__Entries supplied__
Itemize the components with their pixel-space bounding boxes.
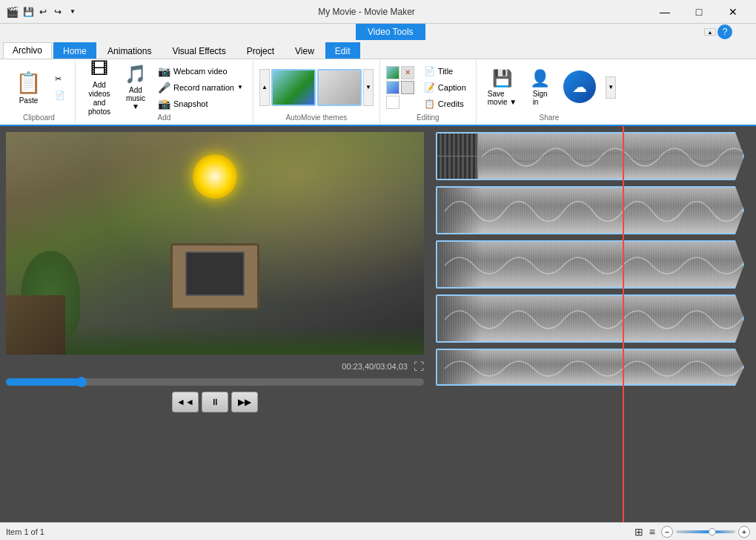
theme-2[interactable] bbox=[317, 69, 362, 106]
timeline-scrollable[interactable] bbox=[430, 126, 756, 522]
video-tools-tab[interactable]: Video Tools bbox=[356, 24, 425, 40]
video-panel: 00:23,40/03:04,03 ⛶ ◄◄ ⏸ ▶▶ bbox=[0, 126, 430, 522]
title-button[interactable]: 📄 Title bbox=[420, 64, 470, 79]
themes-content: ▲ ▼ bbox=[259, 62, 374, 112]
waveform-svg-2 bbox=[437, 188, 743, 233]
add-videos-button[interactable]: 🎞 Add videosand photos bbox=[82, 63, 117, 112]
sign-in-button[interactable]: 👤 Signin bbox=[525, 63, 555, 112]
cut-button[interactable]: ✂ bbox=[51, 72, 69, 87]
save-icon[interactable]: 💾 bbox=[21, 5, 35, 19]
timeline-clip-4[interactable] bbox=[436, 294, 744, 343]
theme-1[interactable] bbox=[271, 69, 316, 106]
waveform-svg-1 bbox=[437, 134, 743, 179]
save-movie-icon: 💾 bbox=[492, 69, 512, 88]
item-info: Item 1 of 1 bbox=[6, 527, 44, 536]
edit-icon-3[interactable] bbox=[401, 81, 414, 94]
pause-button[interactable]: ⏸ bbox=[202, 392, 228, 412]
save-movie-button[interactable]: 💾 Savemovie ▼ bbox=[483, 63, 522, 112]
themes-scroll-up[interactable]: ▲ bbox=[259, 69, 270, 106]
timestamp-display: 00:23,40/03:04,03 bbox=[342, 362, 408, 371]
redo-icon[interactable]: ↪ bbox=[51, 5, 64, 19]
dropdown-icon[interactable]: ▼ bbox=[66, 5, 79, 19]
view-icon-1[interactable]: ⊞ bbox=[634, 526, 643, 538]
credits-button[interactable]: 📋 Credits bbox=[420, 96, 470, 111]
tab-home[interactable]: Home bbox=[53, 42, 96, 59]
microphone-icon: 🎤 bbox=[158, 82, 170, 93]
ribbon-group-editing: ✕ 📄 Title 📝 Caption 📋 bbox=[380, 61, 477, 123]
theme-1-preview bbox=[273, 70, 314, 105]
add-music-button[interactable]: 🎵 Addmusic ▼ bbox=[120, 63, 151, 112]
progress-fill bbox=[6, 378, 82, 386]
zoom-in-button[interactable]: + bbox=[738, 526, 750, 538]
timeline-clip-5[interactable] bbox=[436, 349, 744, 386]
app-icon: 🎬 bbox=[6, 6, 19, 18]
tab-animations[interactable]: Animations bbox=[98, 42, 161, 59]
tab-project[interactable]: Project bbox=[237, 42, 284, 59]
undo-icon[interactable]: ↩ bbox=[36, 5, 50, 19]
clipboard-content: 📋 Paste ✂ 📄 bbox=[9, 62, 69, 112]
close-button[interactable]: ✕ bbox=[716, 0, 750, 24]
minimize-button[interactable]: — bbox=[648, 0, 682, 24]
rewind-button[interactable]: ◄◄ bbox=[172, 392, 199, 412]
progress-bar[interactable] bbox=[6, 378, 424, 386]
snapshot-icon: 📸 bbox=[158, 98, 170, 110]
tab-archivo[interactable]: Archivo bbox=[3, 42, 52, 59]
quick-access-toolbar: 💾 ↩ ↪ ▼ bbox=[21, 5, 79, 19]
user-icon: 👤 bbox=[530, 69, 550, 88]
edit-icon-2[interactable] bbox=[386, 81, 399, 94]
zoom-slider[interactable] bbox=[676, 530, 735, 533]
share-scroll-btn[interactable]: ▼ bbox=[606, 76, 616, 99]
ribbon-group-clipboard: 📋 Paste ✂ 📄 Clipboard bbox=[3, 61, 76, 123]
ribbon-group-automovie: ▲ ▼ AutoMovie themes bbox=[253, 61, 380, 123]
clipboard-small-btns: ✂ 📄 bbox=[51, 72, 69, 103]
paste-button[interactable]: 📋 Paste bbox=[9, 63, 48, 112]
main-content: 00:23,40/03:04,03 ⛶ ◄◄ ⏸ ▶▶ bbox=[0, 126, 756, 522]
tab-edit[interactable]: Edit bbox=[325, 42, 360, 59]
furniture bbox=[6, 295, 65, 355]
view-icon-2[interactable]: ≡ bbox=[649, 526, 655, 538]
playback-controls: ◄◄ ⏸ ▶▶ bbox=[6, 392, 424, 412]
timeline-clip-1[interactable] bbox=[436, 132, 744, 180]
forward-button[interactable]: ▶▶ bbox=[231, 392, 258, 412]
themes-strip: ▲ ▼ bbox=[259, 69, 374, 106]
copy-button[interactable]: 📄 bbox=[51, 88, 69, 103]
theme-2-preview bbox=[319, 70, 360, 105]
themes-scroll-down[interactable]: ▼ bbox=[363, 69, 374, 106]
caption-icon: 📝 bbox=[424, 82, 435, 93]
fullscreen-button[interactable]: ⛶ bbox=[414, 360, 424, 372]
snapshot-button[interactable]: 📸 Snapshot bbox=[154, 96, 247, 111]
maximize-button[interactable]: □ bbox=[682, 0, 716, 24]
tab-visual-effects[interactable]: Visual Effects bbox=[162, 42, 235, 59]
timeline-panel bbox=[430, 126, 756, 522]
tv-element bbox=[170, 243, 259, 310]
timeline-clip-2[interactable] bbox=[436, 186, 744, 234]
zoom-out-button[interactable]: − bbox=[661, 526, 673, 538]
ribbon-help-btn[interactable]: ? bbox=[717, 24, 732, 39]
zoom-thumb[interactable] bbox=[709, 528, 716, 536]
progress-thumb[interactable] bbox=[76, 377, 87, 387]
title-bar: 🎬 💾 ↩ ↪ ▼ My Movie - Movie Maker — □ ✕ bbox=[0, 0, 756, 24]
window-controls: — □ ✕ bbox=[648, 0, 750, 24]
edit-icon-scroll[interactable] bbox=[386, 96, 399, 109]
window-title: My Movie - Movie Maker bbox=[85, 7, 648, 17]
edit-icon-1[interactable] bbox=[386, 66, 399, 79]
status-bar-right: ⊞ ≡ − + bbox=[634, 526, 750, 538]
share-label: Share bbox=[540, 112, 560, 122]
caption-button[interactable]: 📝 Caption bbox=[420, 80, 470, 95]
ribbon-tabs: Archivo Home Animations Visual Effects P… bbox=[0, 40, 756, 59]
onedrive-button[interactable]: ☁ bbox=[558, 63, 601, 112]
timeline-clip-3[interactable] bbox=[436, 240, 744, 289]
record-narration-button[interactable]: 🎤 Record narration ▼ bbox=[154, 80, 247, 95]
waveform-svg-5 bbox=[437, 350, 743, 384]
ribbon-group-share: 💾 Savemovie ▼ 👤 Signin ☁ ▼ Share bbox=[477, 61, 622, 123]
copy-icon: 📄 bbox=[55, 90, 65, 100]
editing-label: Editing bbox=[417, 112, 440, 122]
ribbon-group-add: 🎞 Add videosand photos 🎵 Addmusic ▼ 📷 We… bbox=[76, 61, 253, 123]
ribbon-nav-up[interactable]: ▲ bbox=[704, 28, 716, 36]
edit-icon-x[interactable]: ✕ bbox=[401, 66, 414, 79]
video-timestamp-row: 00:23,40/03:04,03 ⛶ bbox=[6, 360, 424, 372]
tab-view[interactable]: View bbox=[285, 42, 324, 59]
paste-label: Paste bbox=[19, 96, 39, 105]
webcam-button[interactable]: 📷 Webcam video bbox=[154, 64, 247, 79]
waveform-svg-4 bbox=[437, 296, 743, 341]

__What is being asked__
Would you repeat each line of the listing exactly, skipping any picture?

__Expected output__
Itemize the components with their pixel-space bounding boxes.
theme-2[interactable] bbox=[317, 69, 362, 106]
timeline-scrollable[interactable] bbox=[430, 126, 756, 522]
video-tools-tab[interactable]: Video Tools bbox=[356, 24, 425, 40]
video-panel: 00:23,40/03:04,03 ⛶ ◄◄ ⏸ ▶▶ bbox=[0, 126, 430, 522]
title-button[interactable]: 📄 Title bbox=[420, 64, 470, 79]
themes-content: ▲ ▼ bbox=[259, 62, 374, 112]
waveform-svg-2 bbox=[437, 188, 743, 233]
add-videos-button[interactable]: 🎞 Add videosand photos bbox=[82, 63, 117, 112]
sign-in-button[interactable]: 👤 Signin bbox=[525, 63, 555, 112]
cut-button[interactable]: ✂ bbox=[51, 72, 69, 87]
save-icon[interactable]: 💾 bbox=[21, 5, 35, 19]
timeline-clip-4[interactable] bbox=[436, 294, 744, 343]
theme-1[interactable] bbox=[271, 69, 316, 106]
waveform-svg-1 bbox=[437, 134, 743, 179]
save-movie-icon: 💾 bbox=[492, 69, 512, 88]
item-info: Item 1 of 1 bbox=[6, 527, 44, 536]
edit-icon-3[interactable] bbox=[401, 81, 414, 94]
pause-button[interactable]: ⏸ bbox=[202, 392, 228, 412]
save-movie-button[interactable]: 💾 Savemovie ▼ bbox=[483, 63, 522, 112]
themes-scroll-up[interactable]: ▲ bbox=[259, 69, 270, 106]
timestamp-display: 00:23,40/03:04,03 bbox=[342, 362, 408, 371]
redo-icon[interactable]: ↪ bbox=[51, 5, 64, 19]
dropdown-icon[interactable]: ▼ bbox=[66, 5, 79, 19]
view-icon-1[interactable]: ⊞ bbox=[634, 526, 643, 538]
credits-button[interactable]: 📋 Credits bbox=[420, 96, 470, 111]
tab-home[interactable]: Home bbox=[53, 42, 96, 59]
microphone-icon: 🎤 bbox=[158, 82, 170, 93]
ribbon-group-editing: ✕ 📄 Title 📝 Caption 📋 bbox=[380, 61, 477, 123]
theme-1-preview bbox=[273, 70, 314, 105]
add-music-button[interactable]: 🎵 Addmusic ▼ bbox=[120, 63, 151, 112]
progress-fill bbox=[6, 378, 82, 386]
zoom-in-button[interactable]: + bbox=[738, 526, 750, 538]
timeline-clip-5[interactable] bbox=[436, 349, 744, 386]
app-icon: 🎬 bbox=[6, 6, 19, 18]
tab-animations[interactable]: Animations bbox=[98, 42, 161, 59]
tab-project[interactable]: Project bbox=[237, 42, 284, 59]
undo-icon[interactable]: ↩ bbox=[36, 5, 50, 19]
clipboard-content: 📋 Paste ✂ 📄 bbox=[9, 62, 69, 112]
close-button[interactable]: ✕ bbox=[716, 0, 750, 24]
minimize-button[interactable]: — bbox=[648, 0, 682, 24]
rewind-button[interactable]: ◄◄ bbox=[172, 392, 199, 412]
progress-bar[interactable] bbox=[6, 378, 424, 386]
snapshot-icon: 📸 bbox=[158, 98, 170, 110]
tab-archivo[interactable]: Archivo bbox=[3, 42, 52, 59]
quick-access-toolbar: 💾 ↩ ↪ ▼ bbox=[21, 5, 79, 19]
user-icon: 👤 bbox=[530, 69, 550, 88]
edit-icon-2[interactable] bbox=[386, 81, 399, 94]
zoom-slider[interactable] bbox=[676, 530, 735, 533]
share-scroll-btn[interactable]: ▼ bbox=[606, 76, 616, 99]
ribbon-group-clipboard: 📋 Paste ✂ 📄 Clipboard bbox=[3, 61, 76, 123]
ribbon-group-automovie: ▲ ▼ AutoMovie themes bbox=[253, 61, 380, 123]
clipboard-small-btns: ✂ 📄 bbox=[51, 72, 69, 103]
paste-button[interactable]: 📋 Paste bbox=[9, 63, 48, 112]
main-content: 00:23,40/03:04,03 ⛶ ◄◄ ⏸ ▶▶ bbox=[0, 126, 756, 522]
tab-edit[interactable]: Edit bbox=[325, 42, 360, 59]
furniture bbox=[6, 295, 65, 355]
view-icon-2[interactable]: ≡ bbox=[649, 526, 655, 538]
playback-controls: ◄◄ ⏸ ▶▶ bbox=[6, 392, 424, 412]
timeline-clip-1[interactable] bbox=[436, 132, 744, 180]
forward-button[interactable]: ▶▶ bbox=[231, 392, 258, 412]
themes-strip: ▲ ▼ bbox=[259, 69, 374, 106]
copy-button[interactable]: 📄 bbox=[51, 88, 69, 103]
theme-2-preview bbox=[319, 70, 360, 105]
themes-scroll-down[interactable]: ▼ bbox=[363, 69, 374, 106]
caption-icon: 📝 bbox=[424, 82, 435, 93]
fullscreen-button[interactable]: ⛶ bbox=[414, 360, 424, 372]
snapshot-button[interactable]: 📸 Snapshot bbox=[154, 96, 247, 111]
maximize-button[interactable]: □ bbox=[682, 0, 716, 24]
tab-visual-effects[interactable]: Visual Effects bbox=[162, 42, 235, 59]
timeline-panel bbox=[430, 126, 756, 522]
tv-element bbox=[170, 243, 259, 310]
timeline-clip-2[interactable] bbox=[436, 186, 744, 234]
zoom-out-button[interactable]: − bbox=[661, 526, 673, 538]
ribbon-help-btn[interactable]: ? bbox=[717, 24, 732, 39]
zoom-thumb[interactable] bbox=[709, 528, 716, 536]
progress-thumb[interactable] bbox=[76, 377, 87, 387]
title-bar: 🎬 💾 ↩ ↪ ▼ My Movie - Movie Maker — □ ✕ bbox=[0, 0, 756, 24]
window-controls: — □ ✕ bbox=[648, 0, 750, 24]
edit-icon-scroll[interactable] bbox=[386, 96, 399, 109]
window-title: My Movie - Movie Maker bbox=[85, 7, 648, 17]
edit-icon-1[interactable] bbox=[386, 66, 399, 79]
status-bar-right: ⊞ ≡ − + bbox=[634, 526, 750, 538]
share-label: Share bbox=[540, 112, 560, 122]
caption-button[interactable]: 📝 Caption bbox=[420, 80, 470, 95]
ribbon-tabs: Archivo Home Animations Visual Effects P… bbox=[0, 40, 756, 59]
onedrive-button[interactable]: ☁ bbox=[558, 63, 601, 112]
timeline-clip-3[interactable] bbox=[436, 240, 744, 289]
record-narration-button[interactable]: 🎤 Record narration ▼ bbox=[154, 80, 247, 95]
waveform-svg-5 bbox=[437, 350, 743, 384]
ribbon-group-share: 💾 Savemovie ▼ 👤 Signin ☁ ▼ Share bbox=[477, 61, 622, 123]
copy-icon: 📄 bbox=[55, 90, 65, 100]
editing-label: Editing bbox=[417, 112, 440, 122]
ribbon-group-add: 🎞 Add videosand photos 🎵 Addmusic ▼ 📷 We… bbox=[76, 61, 253, 123]
ribbon-nav-up[interactable]: ▲ bbox=[704, 28, 716, 36]
edit-icon-x[interactable]: ✕ bbox=[401, 66, 414, 79]
video-timestamp-row: 00:23,40/03:04,03 ⛶ bbox=[6, 360, 424, 372]
tab-view[interactable]: View bbox=[285, 42, 324, 59]
paste-label: Paste bbox=[19, 96, 39, 105]
webcam-button[interactable]: 📷 Webcam video bbox=[154, 64, 247, 79]
waveform-svg-4 bbox=[437, 296, 743, 341]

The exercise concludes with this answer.